Exercise description: In the entries below, every line that contains "serratifolia" must be located and copied.

Supplied data:
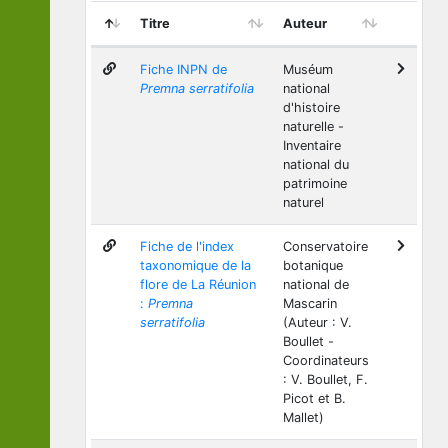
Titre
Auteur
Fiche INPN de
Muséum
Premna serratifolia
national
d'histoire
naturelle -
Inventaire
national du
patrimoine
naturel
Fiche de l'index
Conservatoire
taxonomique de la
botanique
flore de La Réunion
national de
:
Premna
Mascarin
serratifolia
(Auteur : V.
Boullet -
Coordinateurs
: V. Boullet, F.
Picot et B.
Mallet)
...
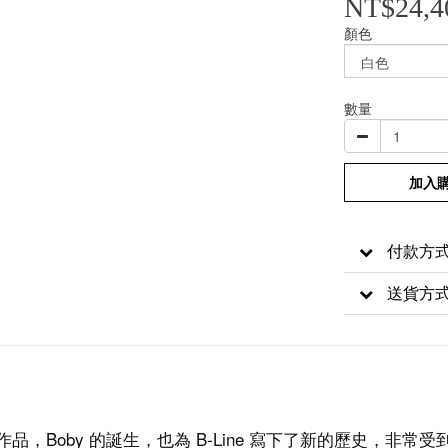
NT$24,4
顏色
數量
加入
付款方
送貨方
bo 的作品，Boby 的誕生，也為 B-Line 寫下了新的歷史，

Exercise solution:
Premna serratifolia
serratifolia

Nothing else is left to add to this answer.